Jason Thorpe <thorpej%me.com@localhost> wrote:
> Folks...
> 
> I'm trying to wrap up my ufetch / ustore changes
> (http://mail-index.netbsd.org/tech-kern/2019/02/23/msg024690.html), and I
> realized there's another requirement that the project I'm working on
> has... specifically, ucas_int() ... for those unfamiliar, this is like
> atomic_cas_int(), but for kernel accessing user space.
> 
> There are several classes of ucas implementations:
> 
> -- Platforms that have a CAS primitive.  There are already some
> implementations like this in the tree (e.g. x86).

I think I might have introduced the ucas_*() API with x86 support back
in 2009 (and portmasters added it to others architectures, but not all)..
The ustore/ufetch API was supposed to be a follow-up clean up.  Thanks
for finally finishing up the clean up of all these APIs. :)

> 
> I'm thinking along these lines:
> 
> -- The primitives that have to be implemented are _ucas_32 (and _ucas_64,
> only on _LP64 platforms).  All of the other type variants are strong
> aliases of these two symbols (this is what I did with ufetch / ustore).

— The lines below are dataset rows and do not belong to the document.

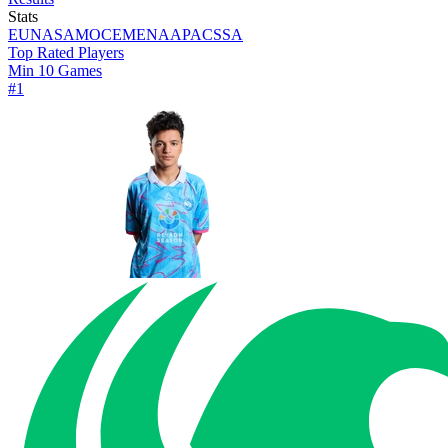
Stats
EU
NA
SAM
OCE
MENA
APAC
SSA
Top Rated Players
Min 10 Games
#
1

I think you should also add ucas_ptr() which would alias to 32 or 64,
depending on the architecture.

> 
> -- Uniprocessor-only platforms (SuperH, m68k, etc.) can fall back on a MI
> _ucas_32 / _ucas_64 implementation that does this:
> 
> 	1- uvm_vslock() the target address.
> 	2- disable preemption
> 	3- ufetch, compare, maybe-ustore
> 	4- reenable preemption
> 	5- uvm_vsunlock()
> 

That seems fine.

> -- Platforms that want to choose at run-time between a specialized MP
> version of _ucas_32 / _ucas_64 and the generic UP version can define
> __HAVE_UCAS_MP, provide _ucas_32_mp and _ucas_64_mp functions, and the MI
> code will choose at run-time.

I think we should strive to avoid such MD defines as they just cause #ifdef
mess in the MI code.  Keep it simple and just provide the MP versions for
SMP supporting architectures.  If you really want to optimise a particular
architecture, then a better approach is to implement run-time patching (see
sys/arch/x86/x86/patch.c, sys/arch/powerpc/powerpc/fixup.c, etc).  At some
point I was contemplating a MI API to abstract the run-time patching which
would be very useful for various primitives, including ucas.. but that is
a separate topic.

> 
> Then there's the problem of sparc and vax.
> 
> Here's what I'm thinking for those cases.  Basically, a version that does
> the same as the generic UP implementation, with a couple of extra steps:
> 
> 	1- uvm_vslock() the target address
> 	2- disable preemption
> 	3- xcall to other CPUs to get them to pause.
> 	4- ufetch, compare, maybe-ustore
> 	5- xcall to other CPUs to release them
> 	6- reenable preemption
> 	7- uvm_vsunlock()
> 

If you mean xcall(9), then two xcalls would not quite work.  You can do
one xc_broadcast()+xc_wait() with double-synchronisation around condvar(9)
though.  A faster implementation would be to broadcast IPIs (there is a MI
ipi_trigger_multi(9) function) and spin around a variable (think of a
pthread_barrier_wait()-like mechanism, just with two waiting paths).  In
the above logic, you would need to splhigh() instead of just disabling the
preemption.  It would still be quite expensive operation, but I think it's
fair for the problematic architectures to take an extra hit.  Note that on
UP platforms the IPI broadcast will essentially result in a no-operation,
so the performance difference between your UP version and the described MP
version would be very insignificant there (and hence my above point).